Chez Zheleznikov, ce qui frappe d'abord, c'est un certain rapport au concret. Même lorsque les récits semblent partir d'une situation simple, ils portent avec eux une densité de contexte, une sensation d'époque, une manière d'habiter les lieux qui dépassent vite la seule intrigue. Il y a là une qualité importante, trop peu reconnue : savoir filmer un monde non comme décor, mais comme pression continue sur les personnages. Le cinéma russe a longtemps excellé dans cette capacité à faire sentir que l'histoire et l'organisation sociale se déposent jusque dans les gestes les plus ordinaires.
Le plus juste, pour parler de Zheleznikov, est donc de le situer dans cette tradition élargie plutôt que de lui inventer un prestige artificiel. Son œuvre évoque un cinéma attentif aux tensions de milieu, aux visages fatigués, aux espaces où la transition économique ou morale ne se dit pas frontalement mais se lit dans les comportements. Ce n'est pas un cinéma du slogan. C'est un cinéma de traces. Ce qu'on y cherche, ce ne sont pas des démonstrations tonitruantes, mais une qualité de présence.

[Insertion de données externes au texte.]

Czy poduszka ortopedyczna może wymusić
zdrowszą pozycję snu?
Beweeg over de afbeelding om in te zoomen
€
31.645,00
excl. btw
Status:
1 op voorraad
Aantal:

Cette position latérale compte particulièrement pour un catalogue qui accueille aussi bien des auteurs majeurs que des figures à redécouvrir. Tous les cinéastes n'ont pas besoin d'être des inventeurs radicaux pour mériter l'attention. Certains valent parce qu'ils enregistrent avec précision une température historique. Dans les Années 1990 et au-delà, une partie du cinéma postsoviétique a rempli cette fonction avec des moyens irréguliers, entre ambition dramatique et contraintes industrielles. Zheleznikov appartient à cette zone où la lecture d'une société passe par des formes parfois modestes, mais pas insignifiantes.
On pourrait l'approcher par la catégorie du drame social, à condition de ne pas y entendre une simple correction réaliste. Le drame, ici, vaut comme régime d'observation. Il permet de suivre des existences prises dans des arrangements instables, des hiérarchies mouvantes, des promesses collectives affaiblies. Ce qui intéresse un tel cinéma, c'est moins l'exception spectaculaire que l'usure. Comment des vies se réorganisent-elles quand le cadre idéologique a changé, mais que les habitudes, les blessures et les attentes n'ont pas disparu avec lui ?
La valeur d'un réalisateur comme Zheleznikov réside souvent là. Il oblige à sortir du réflexe de canonisation qui ne reconnaît que les œuvres immédiatement exportables. Il rappelle qu'une culture cinématographique se compose aussi de maillons intermédiaires, de films qui travaillent une époque de l'intérieur, sans forcément inventer une forme entièrement neuve. Pour la cinéphilie, ce n'est pas un défaut. C'est une invitation à regarder plus large.
Dans les espaces de festival ou de diffusion plus discrète, ce type de parcours peut facilement passer sous les radars internationaux. D'où l'intérêt de le remettre en circulation aujourd'hui. Voir Zheleznikov, c'est aussi interroger nos habitudes de hiérarchisation. Quels cinéastes oublions-nous parce qu'ils se situent hors du grand récit exportateur ? Quels paysages historiques deviennent moins lisibles quand on ne retient que les maîtres ? Ce sont de bonnes questions, et ce cinéma aide précisément à les poser.